## INPUT
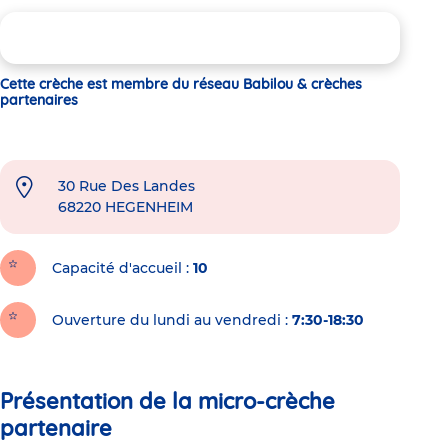
Cette crèche est membre du réseau Babilou & crèches
partenaires
30 Rue Des Landes
68220
HEGENHEIM
Capacité d'accueil
10
Ouverture du lundi au vendredi :
7:30-18:30
Présentation de la micro-crèche
partenaire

## WHAT TO PRODUCE
Transcribe each entry precisely as given, leaving the pictures out.

## WRITTEN RESPONSE
Cette crèche est membre du réseau Babilou & crèches
partenaires
30 Rue Des Landes
68220
HEGENHEIM
Capacité d'accueil
10
Ouverture du lundi au vendredi :
7:30-18:30
Présentation de la micro-crèche
partenaire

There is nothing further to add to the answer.